- Opening Delimiter -
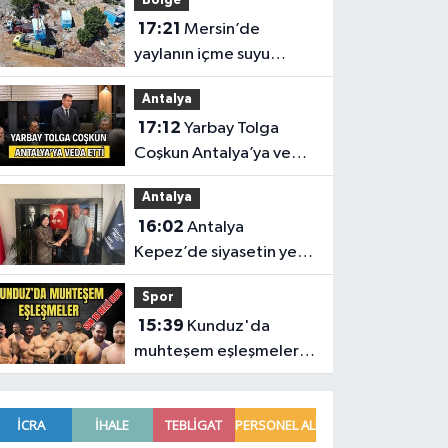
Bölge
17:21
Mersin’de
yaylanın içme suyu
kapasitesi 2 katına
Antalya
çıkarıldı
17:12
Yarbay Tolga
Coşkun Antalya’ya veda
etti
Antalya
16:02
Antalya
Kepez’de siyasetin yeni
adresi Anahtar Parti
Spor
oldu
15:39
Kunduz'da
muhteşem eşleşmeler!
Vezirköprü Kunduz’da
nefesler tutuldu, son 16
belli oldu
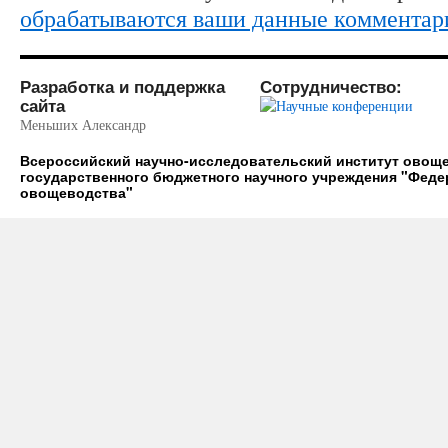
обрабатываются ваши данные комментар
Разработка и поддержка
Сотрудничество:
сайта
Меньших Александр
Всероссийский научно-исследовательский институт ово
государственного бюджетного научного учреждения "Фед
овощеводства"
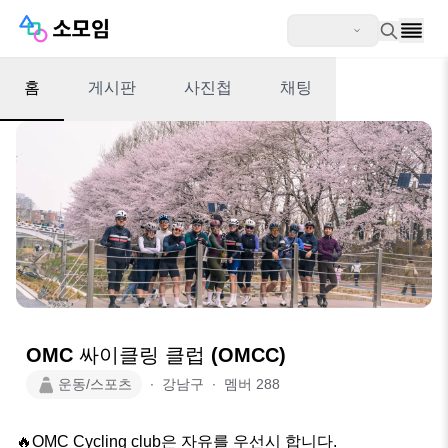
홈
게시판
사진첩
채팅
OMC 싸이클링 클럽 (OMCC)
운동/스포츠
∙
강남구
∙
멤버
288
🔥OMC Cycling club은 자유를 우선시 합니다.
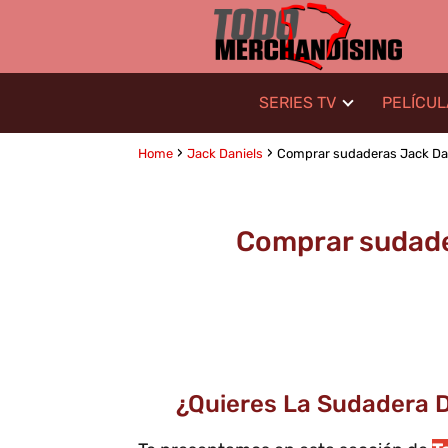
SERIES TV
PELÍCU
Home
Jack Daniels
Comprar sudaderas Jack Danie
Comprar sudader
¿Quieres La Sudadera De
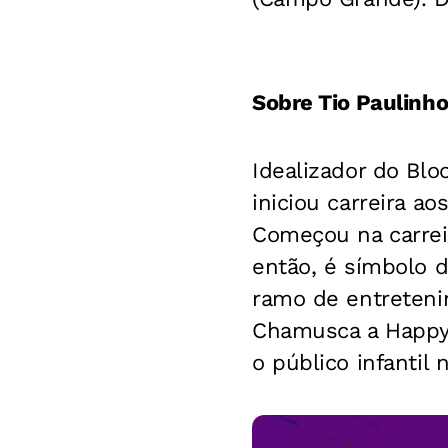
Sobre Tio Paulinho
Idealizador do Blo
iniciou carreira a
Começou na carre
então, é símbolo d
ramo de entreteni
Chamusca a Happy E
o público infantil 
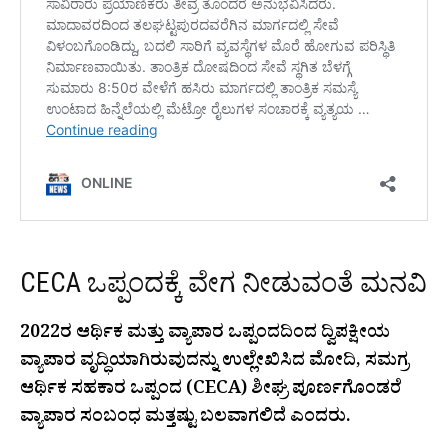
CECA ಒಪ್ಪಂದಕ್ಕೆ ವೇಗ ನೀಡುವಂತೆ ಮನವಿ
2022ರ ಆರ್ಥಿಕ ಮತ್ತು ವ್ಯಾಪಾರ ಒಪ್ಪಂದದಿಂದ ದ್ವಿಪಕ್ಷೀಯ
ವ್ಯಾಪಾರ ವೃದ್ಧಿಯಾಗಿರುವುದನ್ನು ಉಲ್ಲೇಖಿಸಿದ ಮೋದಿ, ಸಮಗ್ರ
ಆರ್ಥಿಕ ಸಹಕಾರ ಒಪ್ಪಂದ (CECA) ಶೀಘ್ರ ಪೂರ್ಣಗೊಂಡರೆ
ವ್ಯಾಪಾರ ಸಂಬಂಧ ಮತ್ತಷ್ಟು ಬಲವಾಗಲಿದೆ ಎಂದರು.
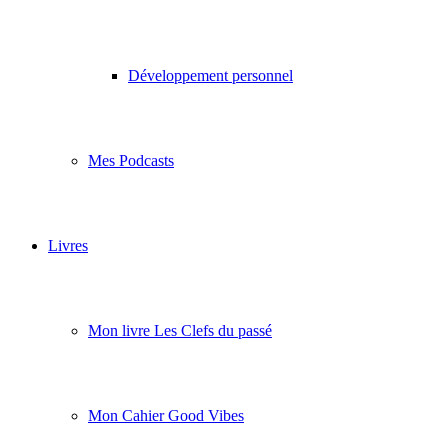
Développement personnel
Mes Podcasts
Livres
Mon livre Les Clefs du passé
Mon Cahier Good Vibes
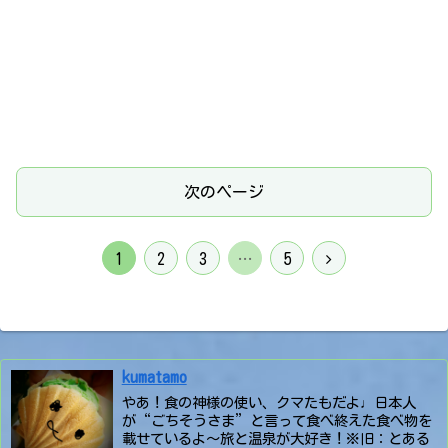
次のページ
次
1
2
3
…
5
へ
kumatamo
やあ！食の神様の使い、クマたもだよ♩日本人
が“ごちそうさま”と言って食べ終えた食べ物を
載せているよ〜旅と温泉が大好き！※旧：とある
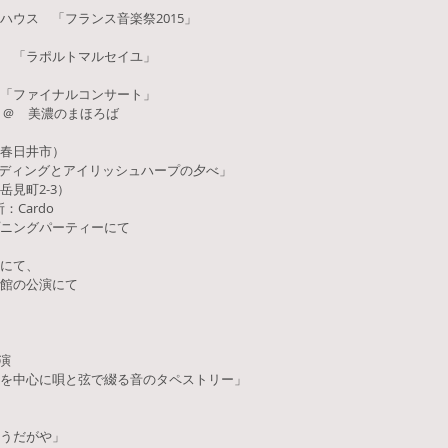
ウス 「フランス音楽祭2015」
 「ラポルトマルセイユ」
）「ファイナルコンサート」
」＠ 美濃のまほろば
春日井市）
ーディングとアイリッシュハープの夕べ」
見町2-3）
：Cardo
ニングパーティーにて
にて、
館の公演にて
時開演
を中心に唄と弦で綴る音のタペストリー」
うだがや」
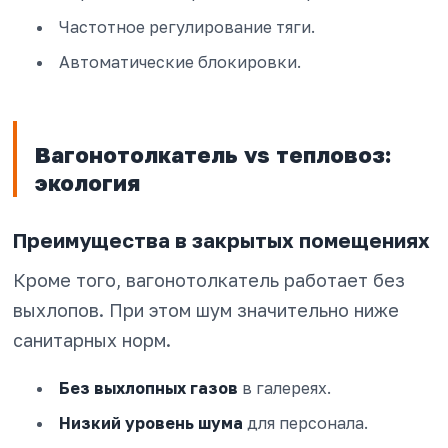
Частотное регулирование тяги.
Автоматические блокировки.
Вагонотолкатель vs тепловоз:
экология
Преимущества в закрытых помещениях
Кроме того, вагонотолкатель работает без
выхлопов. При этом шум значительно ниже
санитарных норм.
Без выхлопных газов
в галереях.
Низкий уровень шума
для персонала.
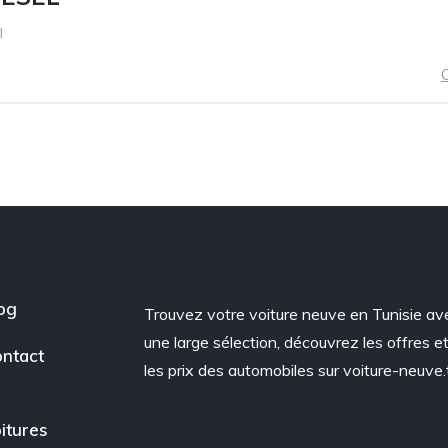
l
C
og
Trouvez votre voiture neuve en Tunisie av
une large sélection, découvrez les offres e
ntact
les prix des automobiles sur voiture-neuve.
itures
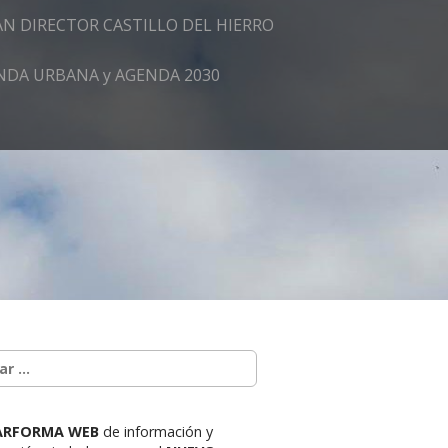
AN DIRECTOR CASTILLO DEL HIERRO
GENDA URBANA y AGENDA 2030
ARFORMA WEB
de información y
- Closing Delimiter -
■ WHAT THE TASK REQUIRES
Repeat the lines exactly, starting with the line that contains "o público infantil" and ending with the last line of the entries. Keep both of those lines but no pictures.

■ EXERCISE RESPONSE
o público infantil 
CECA ಒಪ್ಪಂದಕ್ಕೆ ವೇಗ ನೀಡುವಂತೆ ಮನವಿ
2022ರ ಆರ್ಥಿಕ ಮತ್ತು ವ್ಯಾಪಾರ ಒಪ್ಪಂದದಿಂದ ದ್ವಿಪಕ್ಷೀಯ
ವ್ಯಾಪಾರ ವೃದ್ಧಿಯಾಗಿರುವುದನ್ನು ಉಲ್ಲೇಖಿಸಿದ ಮೋದಿ, ಸಮಗ್ರ
ಆರ್ಥಿಕ ಸಹಕಾರ ಒಪ್ಪಂದ (CECA) ಶೀಘ್ರ ಪೂರ್ಣಗೊಂಡರೆ
ವ್ಯಾಪಾರ ಸಂಬಂಧ ಮತ್ತಷ್ಟು ಬಲವಾಗಲಿದೆ ಎಂದರು.
Développement personnel
Mes Podcasts
Livres
Mon livre Les Clefs du passé
Mon Cahier Good Vibes
次のページ
次
1
2
3
…
5
へ
kumatamo
やあ！食の神様の使い、クマたもだよ♩日本人
が“ごちそうさま”と言って食べ終えた食べ物を
載せているよ〜旅と温泉が大好き！※旧：とある
ウス 「フランス音楽祭2015」
 「ラポルトマルセイユ」
）「ファイナルコンサート」
」＠ 美濃のまほろば
春日井市）
ーディングとアイリッシュハープの夕べ」
見町2-3）
：Cardo
ニングパーティーにて
にて、
館の公演にて
時開演
を中心に唄と弦で綴る音のタペストリー」
うだがや」
Частотное регулирование тяги.
Автоматические блокировки.
Вагонотолкатель vs тепловоз:
экология
Преимущества в закрытых помещениях
Кроме того, вагонотолкатель работает без
выхлопов. При этом шум значительно ниже
санитарных норм.
Без выхлопных газов
в галереях.
Низкий уровень шума
для персонала.
l
C
og
Trouvez votre voiture neuve en Tunisie av
une large sélection, découvrez les offres e
ntact
les prix des automobiles sur voiture-neuve.
itures
AN DIRECTOR CASTILLO DEL HIERRO
GENDA URBANA y AGENDA 2030
ARFORMA WEB
de información y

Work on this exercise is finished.